## EXERCISE
Entries follow. Return each line that contains the word "abierto".

─── DATA PROVIDED ───

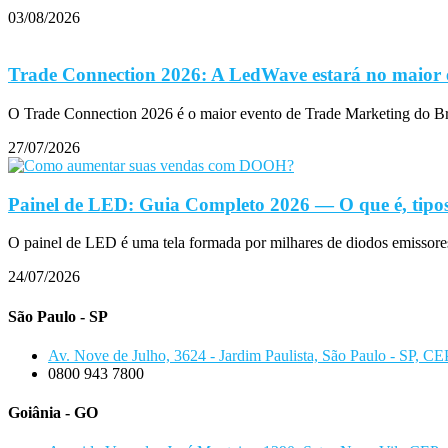
03/08/2026
Trade Connection 2026: A LedWave estará no maior 
O Trade Connection 2026 é o maior evento de Trade Marketing do B
27/07/2026
Painel de LED: Guia Completo 2026 — O que é, tipos
O painel de LED é uma tela formada por milhares de diodos emissore
24/07/2026
São Paulo - SP
Av. Nove de Julho, 3624 - Jardim Paulista, São Paulo - SP, C
0800 943 7800
Goiânia - GO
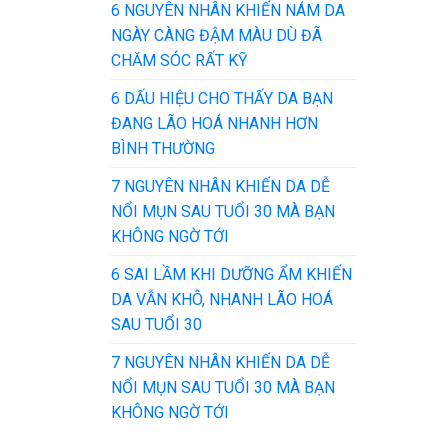
6 NGUYÊN NHÂN KHIẾN NÁM DA
NGÀY CÀNG ĐẬM MÀU DÙ ĐÃ
CHĂM SÓC RẤT KỸ
6 DẤU HIỆU CHO THẤY DA BẠN
ĐANG LÃO HOÁ NHANH HƠN
BÌNH THƯỜNG
7 NGUYÊN NHÂN KHIẾN DA DỄ
NỔI MỤN SAU TUỔI 30 MÀ BẠN
KHÔNG NGỜ TỚI
6 SAI LẦM KHI DƯỠNG ẨM KHIẾN
DA VẪN KHÔ, NHANH LÃO HOÁ
SAU TUỔI 30
7 NGUYÊN NHÂN KHIẾN DA DỄ
NỔI MỤN SAU TUỔI 30 MÀ BẠN
KHÔNG NGỜ TỚI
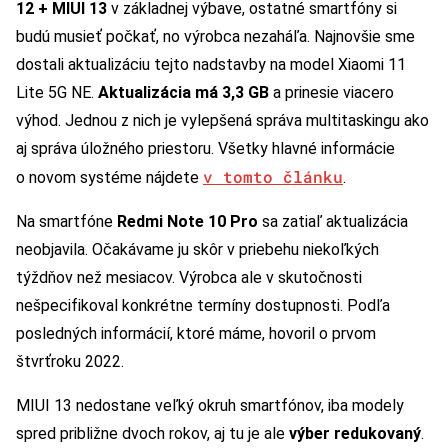
12 + MIUI 13
v základnej výbave, ostatné smartfóny si
budú musieť počkať, no výrobca nezaháľa. Najnovšie sme
dostali aktualizáciu tejto nadstavby na model Xiaomi 11
Lite 5G NE.
Aktualizácia má 3,3 GB
a prinesie viacero
výhod. Jednou z nich je vylepšená správa multitaskingu ako
aj správa úložného priestoru. Všetky hlavné informácie
v tomto článku
o novom systéme nájdete
.
Na smartfóne
Redmi Note 10 Pro
sa zatiaľ aktualizácia
neobjavila. Očakávame ju skôr v priebehu niekoľkých
týždňov než mesiacov. Výrobca ale v skutočnosti
nešpecifikoval konkrétne termíny dostupnosti. Podľa
posledných informácií, ktoré máme, hovoril o prvom
štvrťroku 2022.
MIUI 13 nedostane veľký okruh smartfónov, iba modely
spred približne dvoch rokov, aj tu je ale
výber redukovaný
.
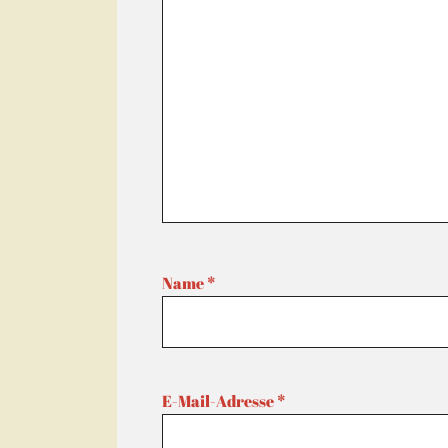
Name
*
E-Mail-Adresse
*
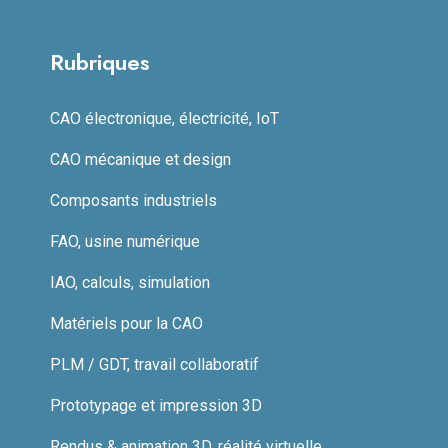
Rubriques
CAO électronique, électricité, IoT
CAO mécanique et design
Composants industriels
FAO, usine numérique
IAO, calculs, simulation
Matériels pour la CAO
PLM / GDT, travail collaboratif
Prototypage et impression 3D
Rendus & animation 3D, réalité virtuelle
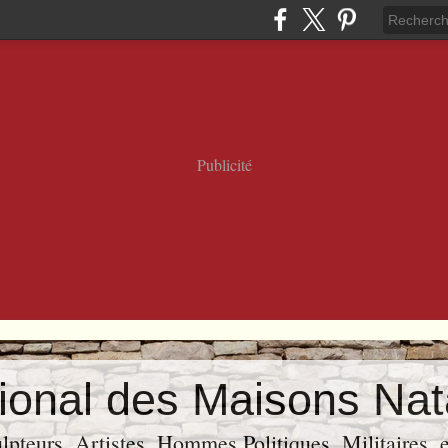
Publicité
ional des Maisons Nat
ulpteurs, Artistes, Hommes Politiques, Militaires, e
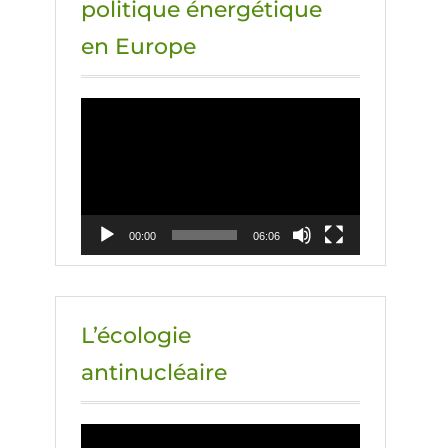
politique énergétique
en Europe
Lecteur
vidéo
00:00
06:06
L’écologie
antinucléaire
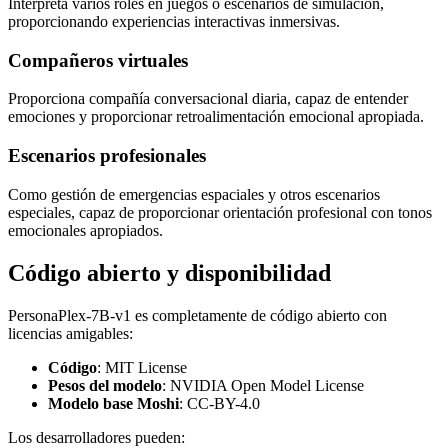
Interpreta varios roles en juegos o escenarios de simulación,
proporcionando experiencias interactivas inmersivas.
Compañeros virtuales
Proporciona compañía conversacional diaria, capaz de entender
emociones y proporcionar retroalimentación emocional apropiada.
Escenarios profesionales
Como gestión de emergencias espaciales y otros escenarios
especiales, capaz de proporcionar orientación profesional con tonos
emocionales apropiados.
Código abierto y disponibilidad
PersonaPlex-7B-v1 es completamente de código abierto con
licencias amigables:
Código
: MIT License
Pesos del modelo
: NVIDIA Open Model License
Modelo base Moshi
: CC-BY-4.0
Los desarrolladores pueden:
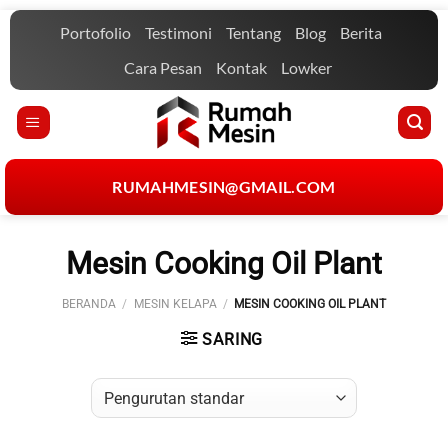
Skip
Portofolio
Testimoni
Tentang
Blog
Berita
to
content
Cara Pesan
Kontak
Lowker
RUMAHMESIN@GMAIL.COM
Mesin Cooking Oil Plant
BERANDA
/
MESIN KELAPA
/
MESIN COOKING OIL PLANT
SARING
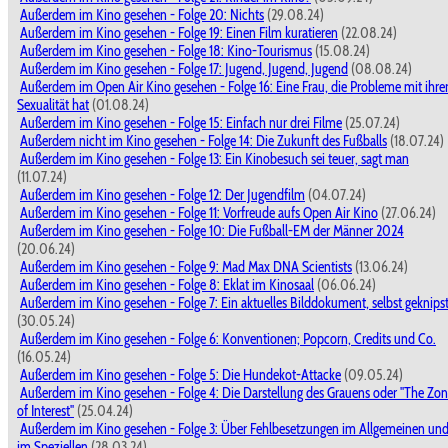
Außerdem im Kino gesehen - Folge 20: Nichts
(29.08.24)
Außerdem im Kino gesehen - Folge 19: Einen Film kuratieren
(22.08.24)
Außerdem im Kino gesehen - Folge 18: Kino-Tourismus
(15.08.24)
Außerdem im Kino gesehen - Folge 17: Jugend, Jugend, Jugend
(08.08.24)
Außerdem im Open Air Kino gesehen - Folge 16: Eine Frau, die Probleme mit ihre
Sexualität hat
(01.08.24)
Außerdem im Kino gesehen - Folge 15: Einfach nur drei Filme
(25.07.24)
Außerdem nicht im Kino gesehen - Folge 14: Die Zukunft des Fußballs
(18.07.24)
Außerdem im Kino gesehen - Folge 13: Ein Kinobesuch sei teuer, sagt man
(11.07.24)
Außerdem im Kino gesehen - Folge 12: Der Jugendfilm
(04.07.24)
Außerdem im Kino gesehen - Folge 11: Vorfreude aufs Open Air Kino
(27.06.24)
Außerdem im Kino gesehen - Folge 10: Die Fußball-EM der Männer 2024
(20.06.24)
Außerdem im Kino gesehen - Folge 9: Mad Max DNA Scientists
(13.06.24)
Außerdem im Kino gesehen - Folge 8: Eklat im Kinosaal
(06.06.24)
Außerdem im Kino gesehen - Folge 7: Ein aktuelles Bilddokument, selbst geknips
(30.05.24)
Außerdem im Kino gesehen - Folge 6: Konventionen; Popcorn, Credits und Co.
(16.05.24)
Außerdem im Kino gesehen - Folge 5: Die Hundekot-Attacke
(09.05.24)
Außerdem im Kino gesehen - Folge 4: Die Darstellung des Grauens oder "The Zo
of Interest"
(25.04.24)
Außerdem im Kino gesehen - Folge 3: Über Fehlbesetzungen im Allgemeinen un
im Speziellen
(28.03.24)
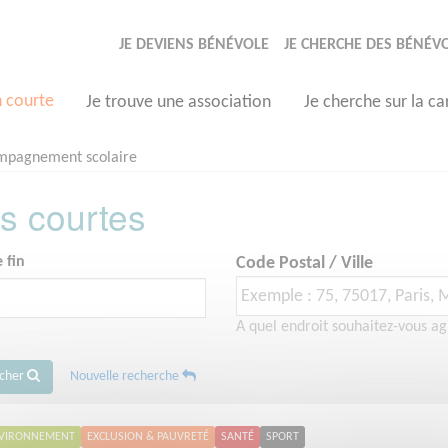
JE DEVIENS BÉNÉVOLE
JE CHERCHE DES BÉNÉV
n courte
Je trouve une association
Je cherche sur la ca
mpagnement scolaire
s courtes
 fin
Code Postal / Ville
A quel endroit souhaitez-vous ag
rcher
Nouvelle recherche
VIRONNEMENT
EXCLUSION & PAUVRETÉ
SANTÉ
SPORT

───

## RESPONSE TO THE EXERCISE
Código abierto y disponibilidad
PersonaPlex-7B-v1 es completamente de código abierto con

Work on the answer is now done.